Paula Downing Antony Hosking Lynn Simms Penwith Gallery poster 2023 copy
Exhibitions

Lux & Lithic | Paula Downing, Antony Hosking & Lynn Simms

Join us for the open­ing night on Fri­day 29th Sep­tem­ber 17:30 onwards, all welcome!

Paula Downing

“My name is Paula Downing and I hand build in clay. I work with ideas and so my pieces continually change and evolve. I do not make two things exactly the same and tend to work in series.
I live in Cornwall and this county has been my inspiration for many years. The coastline is rugged and wild and the landscape dotted with evidence of past civilizations and industries..
I have always been interested in archeology and have enjoyed exploring the hilltop forts, way-markers, standing stones, quoits and barrows, evidence of ancient civilizations.
My work for 2023 has focused on ideas to do with tools, weaponry and artifacts made and used by people who lived here in these hill-top forts and hut circles many, many years ago.
I have found the connection with very ancient artifacts, a profound and thought provoking experience. I am left wondering at the ingenuity, creativity and skill with found materials of these people from the past.”


Antony Hosking

“No ‘art speak’ here, just a note about my photos…….
My pictures are objects and situations that have literally ‘grabbed me’ wandering about locations in Cornwall.
Each is a personal statement and a ‘found’ still life or composition.
Nothing has been set up.
Yes, there is an element of ‘Photoshop’ but it is fairly minimal and used to emphasize the qualities I saw in the original event.
I admit I am a ‘stickler’ for detail and enjoy searching, observing and recording what might normally go unnoticed.”

Lynn Simms

“I see myself as a composer, using visual elements and processes to build my pieces.

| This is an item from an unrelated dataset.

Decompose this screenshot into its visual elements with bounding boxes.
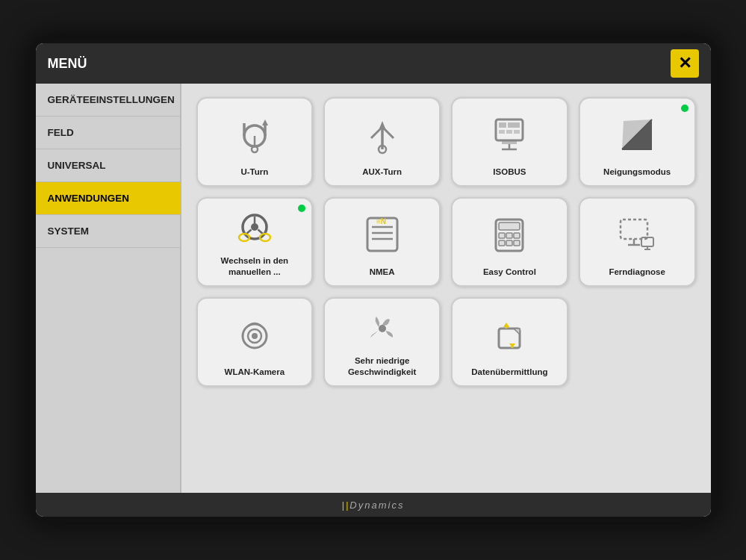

My work is abstract with a focus on shape, tone, texture, and colour. I enjoy the physicality of printmaking and have used this process to create most of the work presented in this exhibition. The act of drawing is essential to my practice, both to collect and document experience and to facilitate the improvisation the happens during the making process, to follow the chance opportunities that arise. This is particularly true in the large monoprints, where the images seemed to evolve, not as part of a pre-ordained plan, but intuitively in response to the challenges that arose.

Over the past two years I have been making ceramics exploring the use of oxides and body stains to create coloured pieces to complement my printmaking. Some of the outcomes are also on show in this exhibition. However, rather than being just complementary, I am sure that experience of making ceramics has had a significant effect on the printmaking that followed. My recent prints are more dynamic with more intense colours.

In conclusion, while I see my work as abstract, I realise that it is the sublimation of not only visual experience and memory but of my love of music.”